00:59 I’ve added a little more to it. This time it’s looking for ACME once or not at all, a whitespace (\s), the word Super, and then the period meta-character (.) zero or more times.

01:12 This essentially captures everything in a paragraph after the word ACME. Now I’m going to introduce the concept of a conditional.

01:22 The part that’s been added is inside of this group. The question mark with brackets says that this is a conditional group. The 1 is a backreference, so this conditional is conditional on the presence of backreference 1.

01:38 So, if ACME, the first group, is present, then this evaluates to True. If ACME is not present, then this evaluates to False.

01:51 The regular expression that gets run in the case of True is everything to the right of the backreference group and to the left of the OR symbol, the pipe.

02:01 This is the word Out in a group. In the case where ACME isn’t found, the other pattern is run. And in this case, it’s \w* and fit in a group.

02:14 You can see the two different places where this is happening. The first match has 'ACME', then 'Super', and because 'ACME' is present, it’s including the 'Out' part of 'Outfit'—but only the 'Out' part of 'Outfit'.

02:30 In the second case, where 'ACME' isn’t present, it’s including \w*, which in this case is also 'Out', and the 'fit' part.

02:40 You can also see how this works out inside of the groups. For the first match, 'ACME' is found and is set for the first group. The conditional is run, so the first part of the conditional is operated, which is the second group, which in this case is 'Out'. And the third group, which is the 'fit', does not get evaluated because the conditional passed. Match 2 has the opposite. The first group is empty, the second group is empty because it’s part of the True portion of the conditional, and the third group is run because it’s part of the False portion of the conditional. Because group 1, ACME wasn’t found, the second part of the conditional is run and 'fit' is matched.

03:27 Now I’m going to show you a lookahead.

03:31 I’m going to start out with a regular expression without a lookahead in it. I’m looking for the word writing, some whitespace, and then the literal letter t inside of a group.

03:44 I change the group to be lookahead behavior using the ?= operator. What happens here is the regular expression is still looking for writing \s(t), but the ?=t portion is not consumed.

04:01 No group is created, and more importantly, the t isn’t considered part of the match. If you had more matching criteria later on, the t would participate in that matching criteria.

04:15 The reason this is called a lookahead is because you’re looking for writing, the match looks ahead to see if it’s a t, if it does find it, then it matches, but it doesn’t use the t as part of the evaluation.

04:32 Here’s another example. This is looking for 4 digits and then followed in a lookahead group by the literal [, a \w, and the literal ].

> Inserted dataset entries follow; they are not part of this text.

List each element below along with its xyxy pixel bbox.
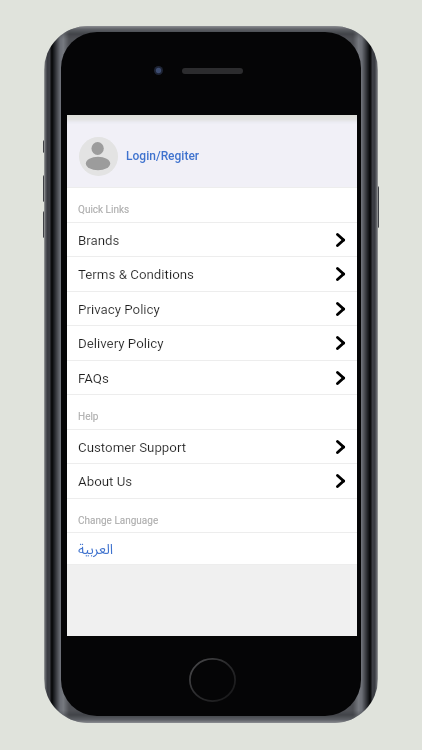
button[interactable]: FAQs xyxy=(67,360,357,394)
staticText: Delivery Policy xyxy=(78,336,164,352)
button[interactable]: Customer Support xyxy=(67,429,357,463)
staticText: FAQs xyxy=(78,371,109,387)
staticText: العربية xyxy=(78,535,114,565)
staticText: About Us xyxy=(78,474,133,490)
staticText: Brands xyxy=(78,233,120,249)
button[interactable]: About Us xyxy=(67,463,357,497)
button[interactable]: Brands xyxy=(67,222,357,256)
staticText: Privacy Policy xyxy=(78,302,160,318)
staticText: Terms & Conditions xyxy=(78,267,194,283)
staticText: Help xyxy=(78,411,99,423)
button[interactable]: Privacy Policy xyxy=(67,291,357,325)
button[interactable]: Login/Regiter xyxy=(67,115,357,187)
staticText: Change Language xyxy=(78,515,159,527)
button[interactable]: Terms & Conditions xyxy=(67,256,357,290)
button[interactable]: العربية xyxy=(67,532,357,566)
staticText: Quick Links xyxy=(78,204,130,216)
staticText: Login/Regiter xyxy=(126,149,200,163)
button[interactable]: Delivery Policy xyxy=(67,325,357,359)
staticText: Customer Support xyxy=(78,440,187,456)
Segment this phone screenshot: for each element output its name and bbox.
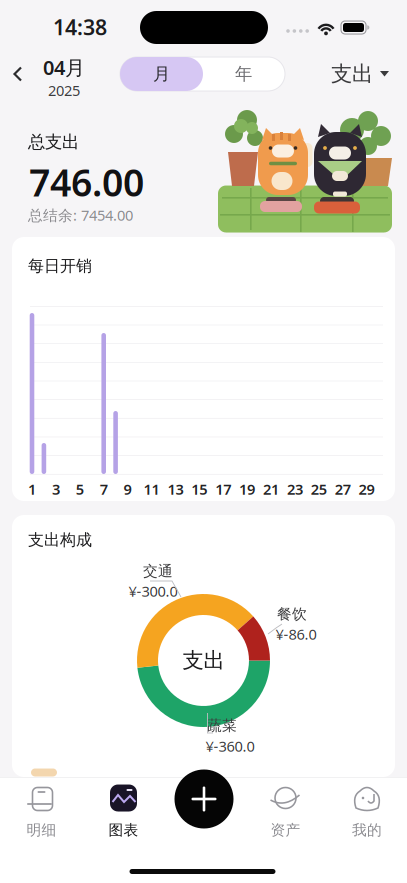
staticText: ¥-360.0	[206, 736, 254, 756]
button[interactable]: 年	[202, 57, 284, 91]
staticText: 总支出	[28, 131, 79, 153]
button[interactable]: 明细	[10, 781, 72, 843]
button[interactable]: 图表	[92, 781, 154, 843]
staticText: 19	[239, 479, 255, 499]
button[interactable]: Back	[3, 54, 33, 94]
staticText: 9	[124, 479, 132, 499]
staticText: 1	[28, 479, 36, 499]
staticText: ¥-300.0	[128, 581, 178, 601]
staticText: 每日开销	[28, 256, 92, 276]
staticText: 2025	[48, 80, 80, 100]
staticText: 15	[191, 479, 207, 499]
button[interactable]: Add	[172, 767, 236, 831]
staticText: 交通	[143, 562, 173, 580]
button[interactable]: 月	[120, 57, 203, 91]
staticText: 年	[235, 63, 252, 85]
staticText: 23	[287, 479, 303, 499]
staticText: 图表	[108, 821, 138, 839]
staticText: 支出构成	[28, 530, 92, 550]
staticText: 17	[215, 479, 231, 499]
staticText: 支出	[331, 61, 373, 87]
staticText: 21	[263, 479, 279, 499]
staticText: 明细	[26, 821, 56, 839]
staticText: 3	[52, 479, 60, 499]
button[interactable]: 我的	[336, 781, 398, 843]
staticText: 25	[311, 479, 327, 499]
staticText: ¥-86.0	[276, 624, 316, 644]
staticText: 746.00	[29, 157, 144, 207]
staticText: 13	[167, 479, 183, 499]
staticText: 7	[100, 479, 108, 499]
staticText: 我的	[352, 821, 382, 839]
staticText: 总结余: 7454.00	[28, 205, 133, 225]
staticText: 支出	[182, 647, 224, 674]
staticText: 蔬菜	[207, 716, 237, 734]
button[interactable]: 资产	[254, 781, 316, 843]
staticText: 14:38	[53, 13, 107, 41]
button[interactable]: 支出	[331, 61, 389, 87]
staticText: 29	[359, 479, 375, 499]
staticText: 04月	[43, 54, 85, 81]
staticText: 资产	[270, 821, 300, 839]
staticText: 27	[335, 479, 351, 499]
staticText: 月	[153, 63, 170, 85]
staticText: 餐饮	[277, 605, 307, 623]
staticText: 11	[144, 479, 160, 499]
staticText: 5	[76, 479, 84, 499]
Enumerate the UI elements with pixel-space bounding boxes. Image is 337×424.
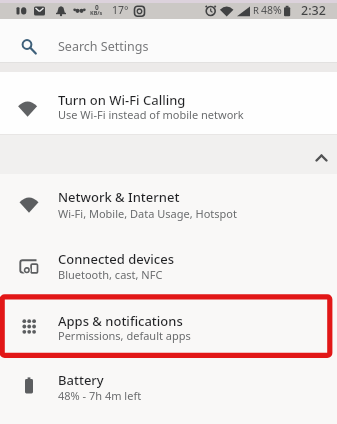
staticText: 2:32 bbox=[301, 2, 326, 19]
staticText: Battery bbox=[58, 371, 104, 389]
button[interactable]: Connected devices bbox=[0, 236, 337, 298]
staticText: Use Wi-Fi instead of mobile network bbox=[58, 107, 244, 122]
staticText: Connected devices bbox=[58, 250, 175, 268]
staticText: 48% bbox=[261, 3, 282, 17]
staticText: 0 bbox=[95, 3, 99, 12]
staticText: Wi-Fi, Mobile, Data Usage, Hotspot bbox=[58, 206, 237, 221]
staticText: Network & Internet bbox=[58, 188, 180, 206]
staticText: Turn on Wi-Fi Calling bbox=[58, 91, 186, 109]
staticText: Bluetooth, cast, NFC bbox=[58, 267, 163, 282]
button[interactable]: Apps & notifications bbox=[0, 298, 337, 360]
staticText: Search Settings bbox=[58, 38, 149, 55]
staticText: 17° bbox=[112, 3, 129, 17]
button[interactable]: Network & Internet bbox=[0, 174, 337, 236]
staticText: Permissions, default apps bbox=[58, 328, 191, 343]
staticText: R bbox=[253, 4, 259, 17]
button[interactable]: Search Settings bbox=[0, 19, 337, 63]
button[interactable]: Battery bbox=[0, 360, 337, 422]
staticText: Apps & notifications bbox=[58, 312, 183, 330]
button[interactable]: Turn on Wi-Fi Calling bbox=[0, 72, 337, 135]
button[interactable] bbox=[0, 135, 337, 174]
staticText: KB/s bbox=[90, 9, 103, 16]
staticText: 48% - 7h 4m left bbox=[58, 388, 142, 403]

04:46 This matches the model numbers below. Because it’s a lookahead, only the '3990' actually participates in the match. But you’ll notice, because the lookahead is there, none of the other four-digit numbers is matched. The lookahead looks for the [<letter>] form, limiting this to just the digits inside of the model number.

05:11 Changing the equal sign (=) to an exclamation mark (!) changes it to a negative lookahead, meaning “Only match situations where the digits are not followed by [<letter>].” This matches all the four-digit numbers that aren’t associated with the model number.

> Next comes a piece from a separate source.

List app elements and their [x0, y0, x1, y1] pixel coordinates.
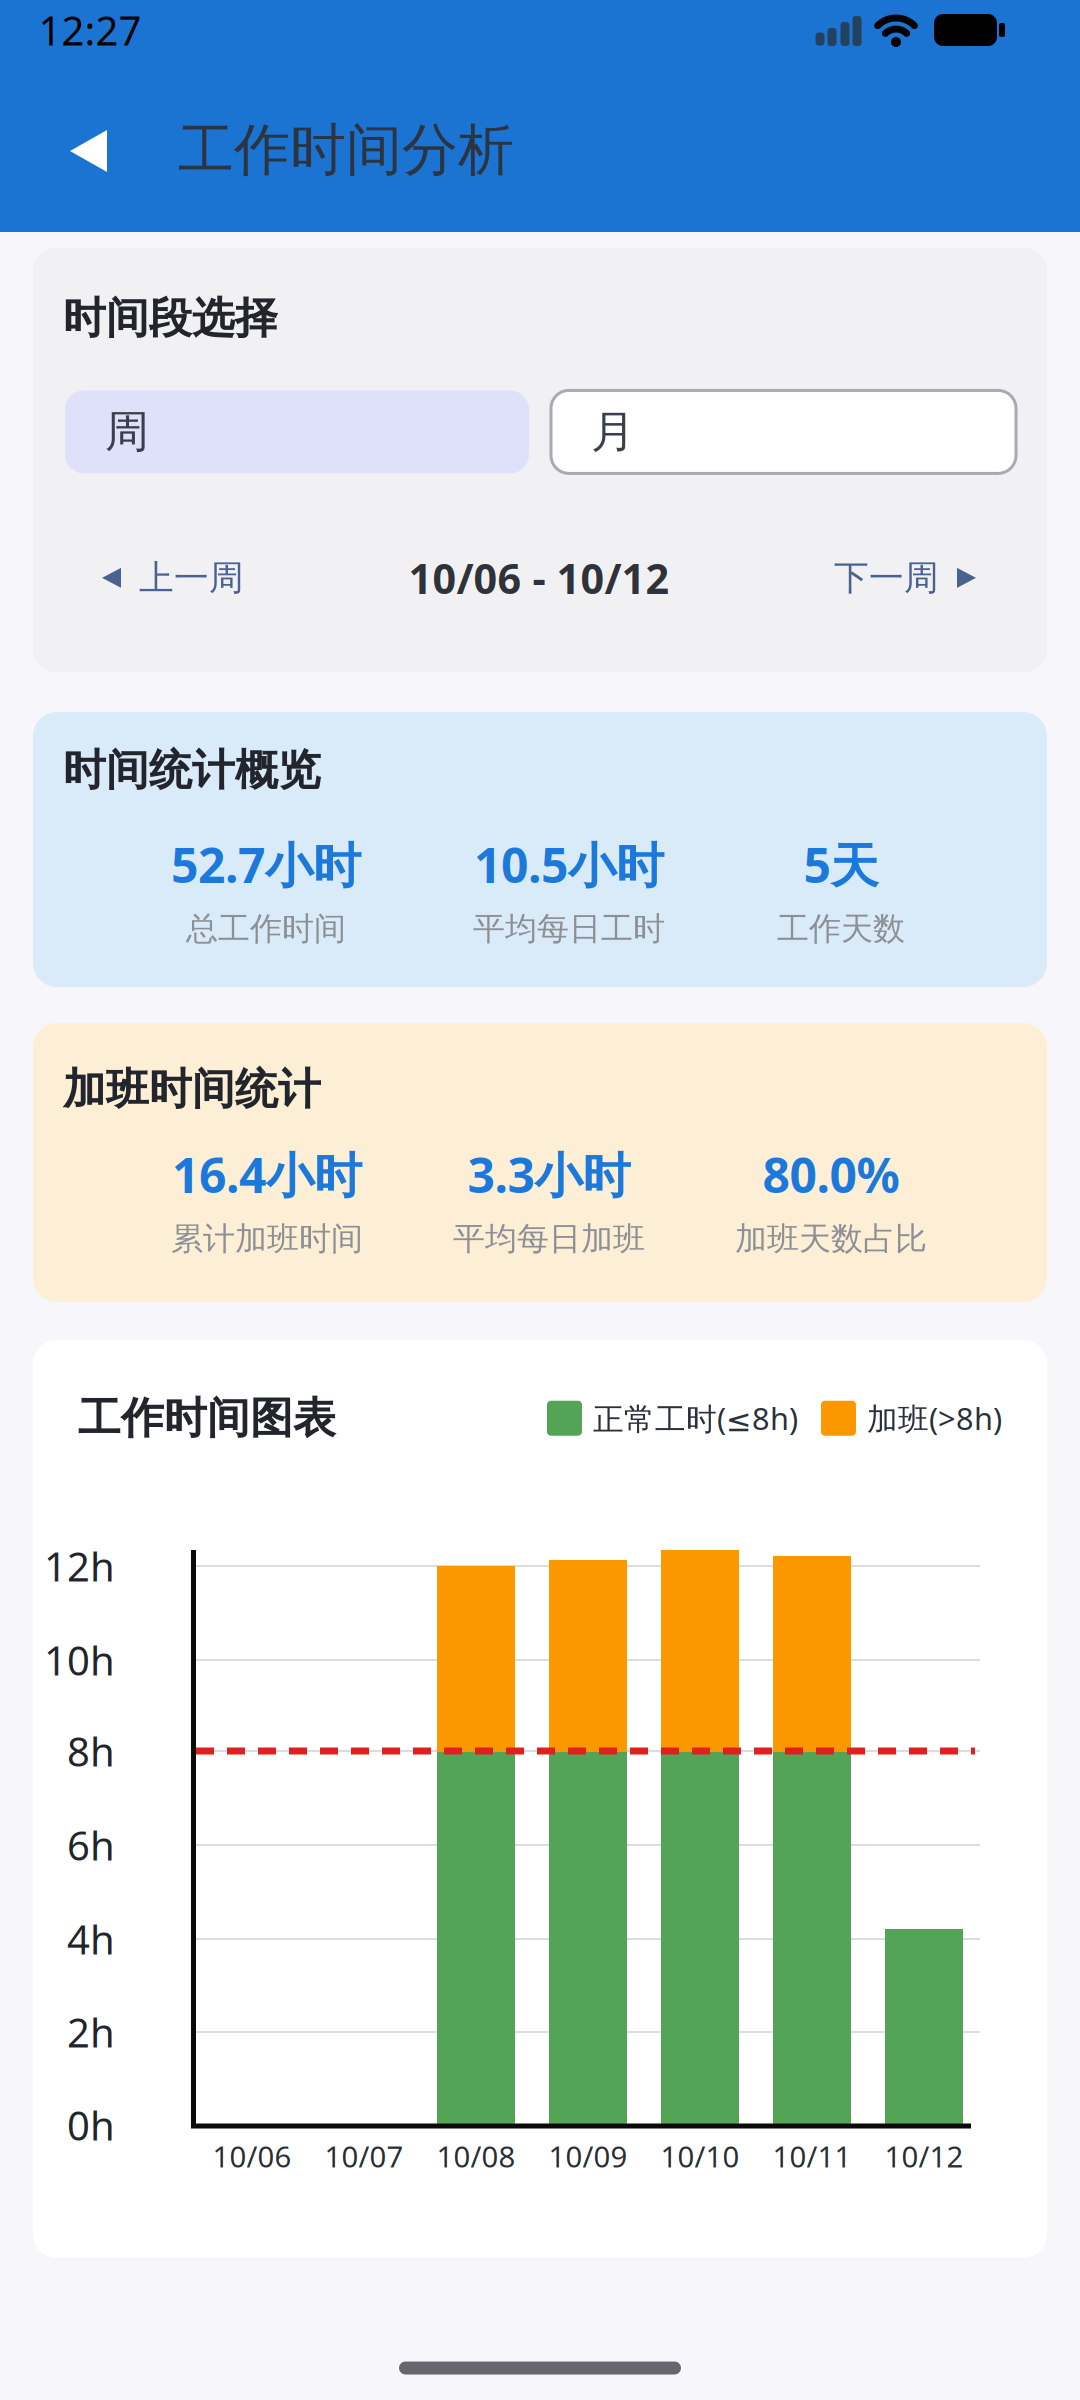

05:32 ?<= is lookbehind. This is a similar concept to lookahead, but it happens before the pattern that you’re looking for. So in this situation, I’m looking to match the literal [, \w, literal ], preceded by 4 digits.

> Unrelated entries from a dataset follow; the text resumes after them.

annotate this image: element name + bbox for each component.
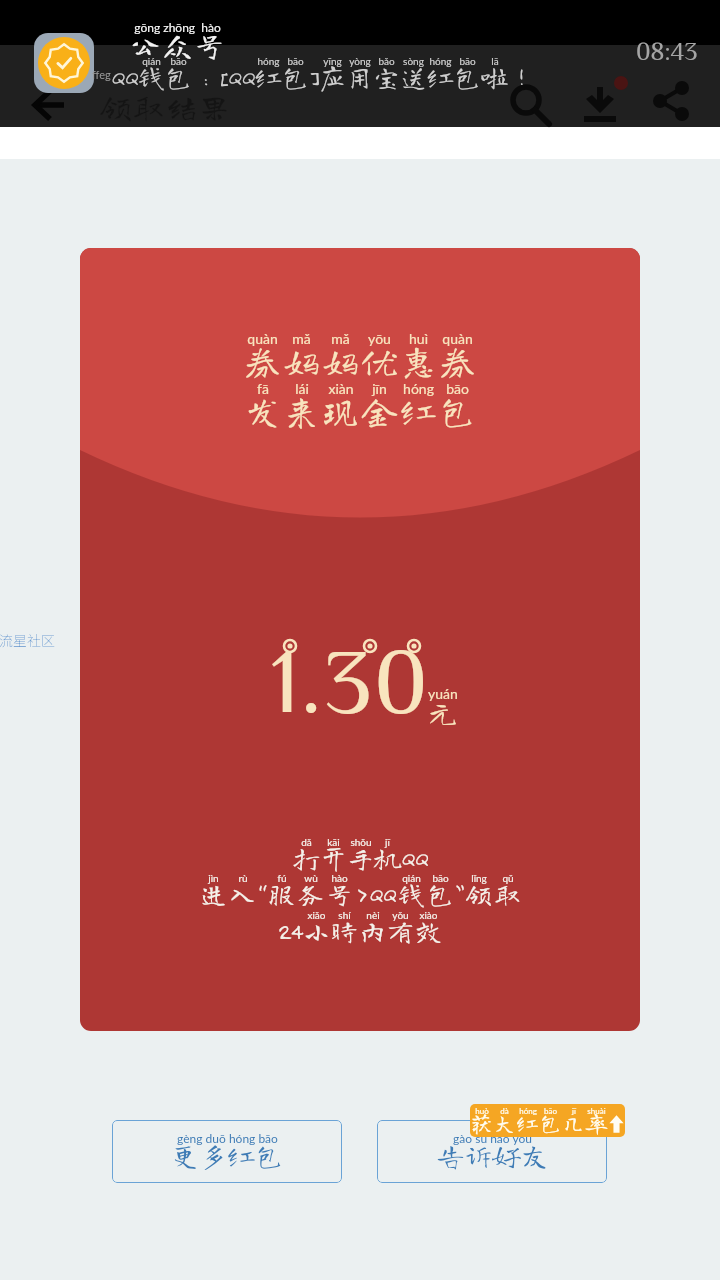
staticText: 包: [427, 880, 454, 907]
staticText: fú: [277, 872, 287, 884]
staticText: bāo: [170, 55, 187, 67]
button[interactable]: gèng duō hóng bāo: [112, 1120, 342, 1183]
staticText: 大: [493, 1112, 516, 1134]
staticText: “: [258, 880, 266, 907]
button[interactable]: Download: [564, 65, 636, 137]
staticText: >: [355, 880, 367, 907]
staticText: 应: [319, 63, 346, 90]
staticText: 领取结果: [99, 90, 231, 123]
staticText: 告诉好友: [436, 1141, 549, 1169]
staticText: bāo: [446, 380, 469, 397]
staticText: ”: [456, 880, 463, 907]
staticText: 内: [359, 917, 386, 944]
staticText: hào: [331, 872, 348, 884]
staticText: wù: [304, 872, 318, 884]
staticText: jìn: [208, 872, 219, 884]
staticText: 宝: [373, 63, 400, 90]
staticText: 时: [331, 917, 358, 944]
staticText: nèi: [366, 909, 380, 921]
staticText: bāo: [544, 1106, 557, 1116]
staticText: 来: [283, 392, 320, 428]
staticText: 有: [387, 917, 414, 944]
staticText: hóng: [429, 55, 452, 67]
staticText: fā: [257, 380, 269, 397]
staticText: 领: [465, 880, 492, 907]
button[interactable]: gào sù hǎo yǒu: [377, 1120, 607, 1183]
staticText: 率: [585, 1112, 608, 1134]
staticText: huò: [475, 1106, 489, 1116]
staticText: bāo: [287, 55, 304, 67]
button[interactable]: huò: [470, 1104, 625, 1137]
staticText: 优: [361, 342, 398, 378]
staticText: 进: [200, 880, 227, 907]
staticText: mǎ: [331, 330, 350, 347]
staticText: bāo: [459, 55, 476, 67]
staticText: 啦: [481, 63, 508, 90]
staticText: 小: [303, 917, 330, 944]
staticText: 机: [374, 844, 401, 871]
staticText: 包: [282, 63, 309, 90]
staticText: ！: [508, 63, 535, 90]
staticText: 开: [320, 844, 347, 871]
staticText: 发: [244, 392, 281, 428]
staticText: 钱: [398, 880, 425, 907]
staticText: 现: [322, 392, 359, 428]
staticText: 妈: [283, 342, 320, 378]
staticText: shuài: [587, 1106, 606, 1116]
staticText: huì: [409, 330, 428, 347]
staticText: ffeg: [92, 68, 111, 81]
staticText: bǎo: [378, 55, 395, 67]
staticText: sòng: [403, 55, 424, 67]
staticText: yòng: [349, 55, 371, 67]
staticText: xiào: [419, 909, 438, 921]
staticText: 公众号: [129, 29, 226, 61]
staticText: 效: [415, 917, 442, 944]
staticText: shí: [338, 909, 351, 921]
staticText: QQ: [111, 63, 138, 90]
staticText: gèng duō hóng bāo: [177, 1131, 278, 1145]
staticText: 妈: [322, 342, 359, 378]
staticText: 送: [400, 63, 427, 90]
staticText: hóng: [257, 55, 280, 67]
staticText: 08:43: [636, 38, 698, 63]
staticText: lā: [491, 55, 499, 67]
staticText: 元: [428, 698, 458, 728]
staticText: quàn: [247, 330, 278, 347]
staticText: 手: [347, 844, 374, 871]
staticText: xiàn: [328, 380, 354, 397]
button[interactable]: Search: [492, 67, 564, 139]
staticText: 流星社区: [0, 630, 55, 650]
staticText: rù: [238, 872, 248, 884]
staticText: 获: [470, 1112, 493, 1134]
staticText: shǒu: [350, 836, 372, 848]
button[interactable]: Share: [636, 65, 708, 137]
staticText: 包: [539, 1112, 562, 1134]
staticText: qián: [142, 55, 161, 67]
staticText: 包: [165, 63, 192, 90]
staticText: 取: [494, 880, 521, 907]
staticText: yuán: [428, 685, 458, 702]
staticText: qián: [402, 872, 421, 884]
staticText: jīn: [372, 380, 387, 397]
staticText: lái: [295, 380, 309, 397]
staticText: xiǎo: [307, 909, 326, 921]
staticText: yōu: [368, 330, 391, 347]
staticText: yīng: [323, 55, 342, 67]
staticText: 包: [454, 63, 481, 90]
staticText: dǎ: [301, 836, 312, 848]
staticText: QQ: [369, 880, 396, 907]
staticText: qǔ: [502, 872, 514, 884]
staticText: 钱: [138, 63, 165, 90]
button[interactable]: Back: [13, 63, 85, 127]
staticText: 入: [229, 880, 256, 907]
staticText: jī: [385, 836, 390, 848]
staticText: hóng: [403, 380, 434, 397]
staticText: kāi: [327, 836, 340, 848]
staticText: 号: [326, 880, 353, 907]
staticText: mǎ: [292, 330, 311, 347]
staticText: 红: [427, 63, 454, 90]
staticText: 红: [516, 1112, 539, 1134]
staticText: hóng: [519, 1106, 537, 1116]
staticText: 服: [268, 880, 295, 907]
staticText: 惠: [400, 342, 437, 378]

05:52 Notice that I was explicit about how many digits was here. Due to the way regular expressions are implemented, lookbehinds have to be of a fixed length.

06:01 If I change the \d{4} to be \d+ it will fail.

06:10 Regular expressions are built on something called finite-state machines. Finite-state machines only allow certain kinds of computing patterns, and this is not one of them. In the reference material in a later lesson, I’ll show you where you can dig out more information on how this works.

06:29 You can also negate lookbehind. ?<! is a negative lookbehind. This is looking for two digits, not preceded by two digits. And finally, every good programmer knows to put comments in their code.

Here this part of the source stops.